= Required action =
Only lines containing the word "hebben" are needed; pull them out of the material.

____________________

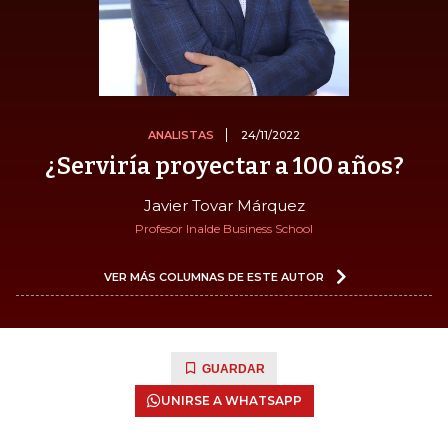
ANALISTAS
24/11/2022
¿Serviría proyectar a 100 años?
Javier Tovar Márquez
Profesor Inalde Business School
VER MÁS COLUMNAS DE ESTE AUTOR
GUARDAR
UNIRSE A WHATSAPP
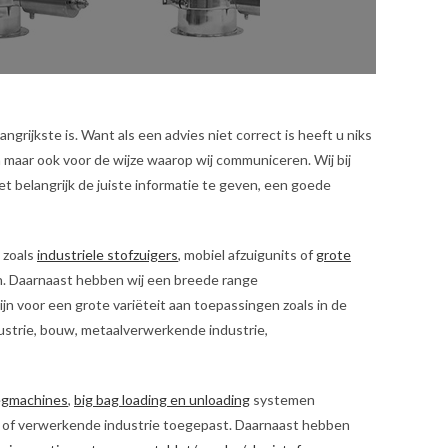
ngrijkste is. Want als een advies niet correct is heeft u niks
n maar ook voor de wijze waarop wij communiceren. Wij bij
het belangrijk de juiste informatie te geven, een goede
 zoals
industriele stofzuigers
, mobiel afzuigunits of
grote
en. Daarnaast hebben wij een breede range
jn voor een grote variëteit aan toepassingen zoals in de
ustrie, bouw, metaalverwerkende industrie,
egmachines
,
big bag loading en unloading
systemen
od of verwerkende industrie toegepast. Daarnaast hebben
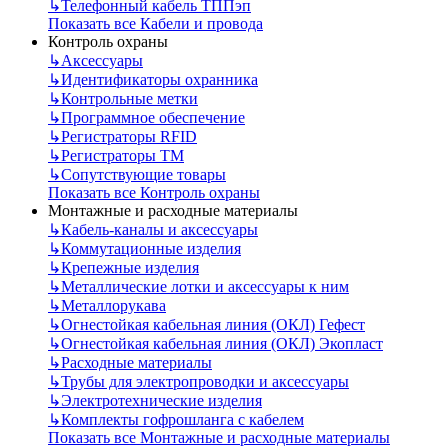
↳
Телефонный кабель ТППэп
Показать все Кабели и провода
Контроль охраны
↳
Аксессуары
↳
Идентификаторы охранника
↳
Контрольные метки
↳
Программное обеспечение
↳
Регистраторы RFID
↳
Регистраторы ТМ
↳
Сопутствующие товары
Показать все Контроль охраны
Монтажные и расходные материалы
↳
Кабель-каналы и аксессуары
↳
Коммутационные изделия
↳
Крепежные изделия
↳
Металлические лотки и аксессуары к ним
↳
Металлорукава
↳
Огнестойкая кабельная линия (ОКЛ) Гефест
↳
Огнестойкая кабельная линия (ОКЛ) Экопласт
↳
Расходные материалы
↳
Трубы для электропроводки и аксессуары
↳
Электротехнические изделия
↳
Комплекты гофрошланга с кабелем
Показать все Монтажные и расходные материалы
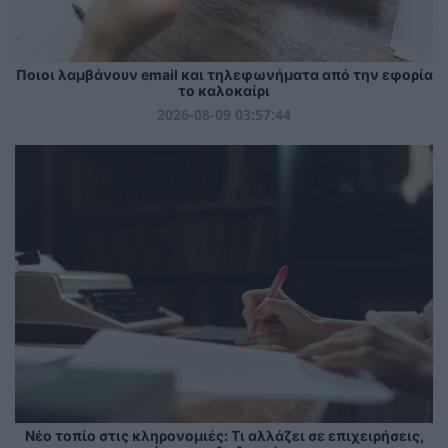
Ποιοι λαμβάνουν email και τηλεφωνήματα από την εφορία
το καλοκαίρι
2026-08-09 03:57:44
Νέο τοπίο στις κληρονομιές: Τι αλλάζει σε επιχειρήσεις,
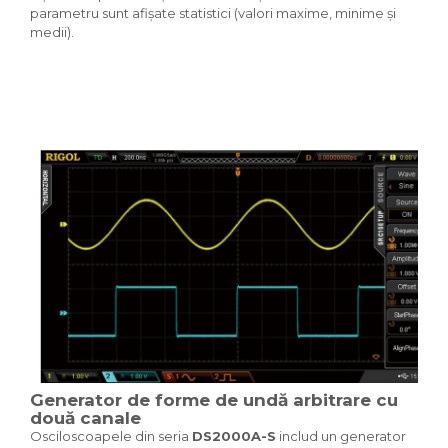
parametru sunt afișate statistici (valori maxime, minime și
medii).
Generator de forme de undă arbitrare cu
două canale
Osciloscoapele din seria
DS2000A-S
includ un generator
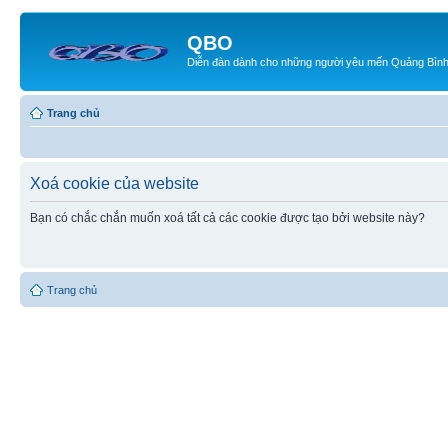
QBO
Diễn đàn dành cho những người yêu mến Quảng Bìn
Trang chủ
Xoá cookie của website
Bạn có chắc chắn muốn xoá tất cả các cookie được tạo bởi website này?
Trang chủ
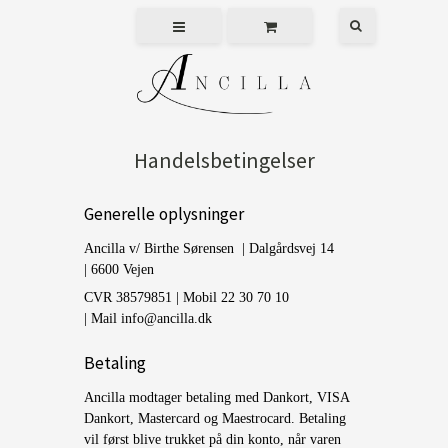
Handelsbetingelser
Generelle oplysninger
Ancilla v/ Birthe Sørensen | Dalgårdsvej 14
| 6600 Vejen
CVR 38579851 | Mobil 22 30 70 10
| Mail info@ancilla.dk
Betaling
Ancilla modtager betaling med Dankort, VISA
Dankort, Mastercard og Maestrocard. Betaling
vil først blive trukket på din konto, når varen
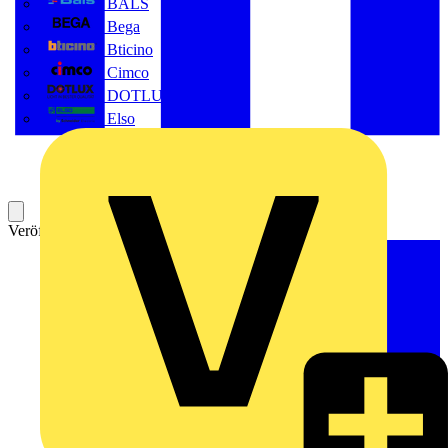
BALS
Bega
Bticino
Cimco
DOTLUX GmbH
Elso
Veröffentlicht: 17. Mai 2023
Kategorie: News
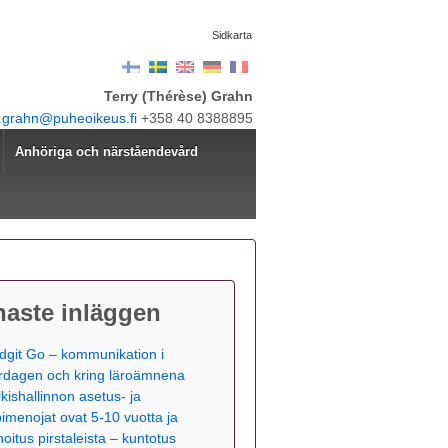
Sidkarta
Terry (Thérèse) Grahn
y.grahn@puheoikeus.fi
+358 40 8388895
Anhöriga och närståendevård
naste inläggen
dgit Go – kommunikation i
rdagen och kring läroämnena
lkishallinnon asetus- ja
pimenojat ovat 5-10 vuotta ja
hoitus pirstaleista – kuntotus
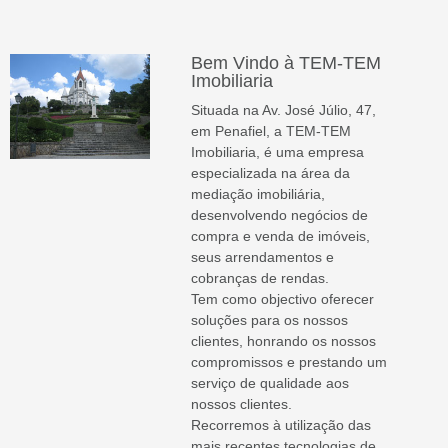
Bem Vindo à TEM-TEM
Imobiliaria
Situada na Av. José Júlio, 47,
em Penafiel, a TEM-TEM
Imobiliaria, é uma empresa
especializada na área da
mediação imobiliária,
desenvolvendo negócios de
compra e venda de imóveis,
seus arrendamentos e
cobranças de rendas.
Tem como objectivo oferecer
soluções para os nossos
clientes, honrando os nossos
compromissos e prestando um
serviço de qualidade aos
nossos clientes.
Recorremos à utilização das
mais recentes tecnologias de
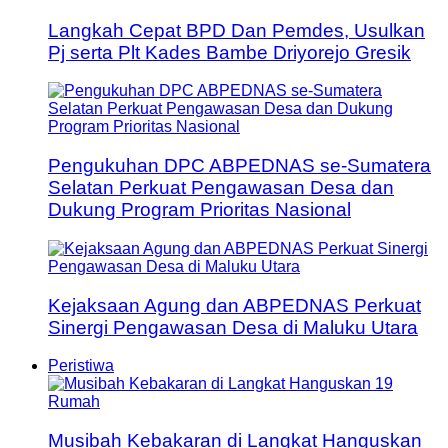
Langkah Cepat BPD Dan Pemdes, Usulkan
Pj serta Plt Kades Bambe Driyorejo Gresik
Pengukuhan DPC ABPEDNAS se-Sumatera
Selatan Perkuat Pengawasan Desa dan
Dukung Program Prioritas Nasional
Kejaksaan Agung dan ABPEDNAS Perkuat
Sinergi Pengawasan Desa di Maluku Utara
Peristiwa
Musibah Kebakaran di Langkat Hanguskan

____________________

= Solved problem =
en. Daarnaast hebben wij een breede range
od of verwerkende industrie toegepast. Daarnaast hebben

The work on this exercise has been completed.